The main reason for petrolatum’s presence on social media is its effectiveness as a moisturizer, which is due to its occlusive property. Its oil-based nature allows it to seal water in the skin by creating a hydrophobic barrier that decreases transepidermal water loss (TEWL). Among available oil-based moisturizers, petrolatum is the most effective in reducing TEWL by 98%, while others only provide reductions of 20% to 30%,2 which makes it ideal for soothing itch and irritation in several skin conditions, including dry skin, cheilitis, chafing, and diaper rash. Petrolatum is particularly helpful in sensitive areas where the skin is thinner, such as the eyelids or lips, as it is less irritating than lotions.

Petrolatum also may be used to treat dry skin and mild atopic dermatitis with the soak-and-smear technique,3 which entails soaking the affected skin—or the entire body, if needed—in a plain water bath for 20 minutes and then immediately smearing the skin with petrolatum. Soaking hydrates the damaged stratum corneum and enhances desquamation. The moist stratum corneum absorbs topical treatments more effectively, and desquamation leaves a thinner stratum corneum for the product to traverse.

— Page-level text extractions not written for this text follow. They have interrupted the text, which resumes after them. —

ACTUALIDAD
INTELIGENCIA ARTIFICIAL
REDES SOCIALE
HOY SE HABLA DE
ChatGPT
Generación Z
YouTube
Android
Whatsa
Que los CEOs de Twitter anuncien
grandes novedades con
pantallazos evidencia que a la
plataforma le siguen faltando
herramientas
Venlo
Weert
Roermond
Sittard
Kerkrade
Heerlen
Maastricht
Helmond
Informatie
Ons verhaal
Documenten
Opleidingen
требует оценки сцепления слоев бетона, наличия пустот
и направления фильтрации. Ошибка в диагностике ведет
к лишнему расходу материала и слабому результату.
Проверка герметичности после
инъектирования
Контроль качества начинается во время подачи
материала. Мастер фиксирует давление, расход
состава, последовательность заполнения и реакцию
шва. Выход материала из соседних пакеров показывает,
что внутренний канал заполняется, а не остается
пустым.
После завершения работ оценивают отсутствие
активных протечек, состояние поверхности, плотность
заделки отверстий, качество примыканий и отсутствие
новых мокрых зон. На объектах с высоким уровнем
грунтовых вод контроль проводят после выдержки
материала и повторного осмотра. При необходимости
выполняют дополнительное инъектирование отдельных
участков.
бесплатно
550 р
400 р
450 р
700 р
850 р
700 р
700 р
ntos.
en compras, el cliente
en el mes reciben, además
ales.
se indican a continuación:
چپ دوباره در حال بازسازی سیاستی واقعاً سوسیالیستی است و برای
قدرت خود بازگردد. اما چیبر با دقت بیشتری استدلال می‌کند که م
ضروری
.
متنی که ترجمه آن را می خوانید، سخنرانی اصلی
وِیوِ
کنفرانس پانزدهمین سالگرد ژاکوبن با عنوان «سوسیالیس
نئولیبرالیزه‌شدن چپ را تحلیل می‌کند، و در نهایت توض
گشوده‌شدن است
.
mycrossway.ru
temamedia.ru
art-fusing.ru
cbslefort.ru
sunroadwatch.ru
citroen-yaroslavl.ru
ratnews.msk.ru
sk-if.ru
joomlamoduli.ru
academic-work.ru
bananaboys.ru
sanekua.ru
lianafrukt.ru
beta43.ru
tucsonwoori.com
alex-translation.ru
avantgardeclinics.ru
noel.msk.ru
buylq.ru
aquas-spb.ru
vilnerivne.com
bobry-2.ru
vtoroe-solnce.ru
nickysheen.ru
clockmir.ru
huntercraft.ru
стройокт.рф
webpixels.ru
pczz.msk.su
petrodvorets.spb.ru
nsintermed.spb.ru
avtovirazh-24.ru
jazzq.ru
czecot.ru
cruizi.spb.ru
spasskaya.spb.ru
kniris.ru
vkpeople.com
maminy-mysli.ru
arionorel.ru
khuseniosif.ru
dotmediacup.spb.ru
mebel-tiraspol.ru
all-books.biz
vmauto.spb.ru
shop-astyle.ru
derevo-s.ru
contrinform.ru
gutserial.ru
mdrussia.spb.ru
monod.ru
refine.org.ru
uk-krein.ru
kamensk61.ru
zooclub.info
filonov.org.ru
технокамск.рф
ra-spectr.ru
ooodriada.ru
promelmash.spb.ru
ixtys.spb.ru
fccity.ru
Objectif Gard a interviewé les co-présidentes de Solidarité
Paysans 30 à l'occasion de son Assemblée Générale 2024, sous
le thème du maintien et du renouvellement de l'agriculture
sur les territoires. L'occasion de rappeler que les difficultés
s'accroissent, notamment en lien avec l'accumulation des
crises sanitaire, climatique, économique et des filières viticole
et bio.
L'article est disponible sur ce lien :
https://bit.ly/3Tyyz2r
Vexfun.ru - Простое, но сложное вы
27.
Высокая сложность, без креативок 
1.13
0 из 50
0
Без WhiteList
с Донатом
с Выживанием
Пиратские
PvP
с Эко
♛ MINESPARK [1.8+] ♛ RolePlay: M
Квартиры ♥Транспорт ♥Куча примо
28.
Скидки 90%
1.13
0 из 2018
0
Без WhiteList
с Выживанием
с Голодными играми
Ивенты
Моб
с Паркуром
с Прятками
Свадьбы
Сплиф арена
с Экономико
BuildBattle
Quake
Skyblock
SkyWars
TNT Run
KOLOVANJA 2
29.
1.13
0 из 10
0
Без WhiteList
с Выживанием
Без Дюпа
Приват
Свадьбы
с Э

Smearing with petrolatum then traps the moisture in the skin and thus has a dual function by both delivering the petrolatum to the skin and trapping the moisture from the soak. The result is decreased TEWL, improved hydration, and increased penetration, thereby enhancing skin barrier repair.3,4

Smearing solely with petrolatum is effective in cases not accompanied by considerable inflammation. In cases involving notable inflammation or severe xerosis, a steroidal ointment may be required.3 This generally is done for several nights to 2 weeks before conversion to maintenance therapy. In these cases, petrolatum may then be used as maintenance therapy or bridge therapy for maintenance with simple moisturizers, which decreases recurrence and flares of dermatitis and also prevents continuous exposure to steroidal agents that can result in atrophy and purpura at application sites. The soak-and-smear technique has been found to be effective, with 90% of patients having 90% to 100% clearance.3

Petrolatum also is particularly useful for wound healing. A study on the molecular responses induced by petrolatum found that it significantly upregulated innate immune genes (P<.01), increased antimicrobial peptides (P<.001), and improved epidermal differentiation.5 Additionally, it keeps wound edges moist, which enhances angiogenesis, improves collagen synthesis, and increases the breakdown of dead tissue and fibrin.6 It also prevents scab formation, which can prolong healing time.7

Petrolatum is superior to antibiotic use after clean cutaneous surgery given its excellent safety profile. In one randomized controlled trial comparing petrolatum to bacitracin, petrolatum was found to be just as effective for wound healing with a similar infection rate. Although 4 patients developed allergic contact dermatitis (ACD) with bacitracin use, no patients who used petrolatum developed ACD.8 There are numerous other reports of bacitracin causing ACD,9,10 with a prevalence as high as 22% in chronic leg ulcer patients.10 There are even multiple reports of bacitracin causing contact urticaria and life-threatening anaphylaxis.11 In the most recent report from the North American Contact Dermatitis Group’s list of top allergens, bacitracin placed 11th with an ACD prevalence of 5.5%. Neomycin, another common postwound emollient, has similar adverse effects and ranked 12th with an ACD prevalence of 5.4%.12 Despite the risk for ACD with antibiotics, one study on wound care handouts from dermatologists (N=169) found that nearly half (43%) still advocated for the use of antibiotics.13 Likewise, another study among nondermatologists found that 40% (10/25) recommended the use of antibiotics for wound care14 despite strong evidence that topical antibiotics in clean dermatologic procedures offer no additional benefit compared with petrolatum. Additionally, topical antibiotics carry a risk of antibiotic resistance, adverse reactions such as ACD and anaphylaxis, and higher health care costs.9 Thus, petrolatum should be used as standard care after clean cutaneous procedures, and the application of antibiotics should be abandoned.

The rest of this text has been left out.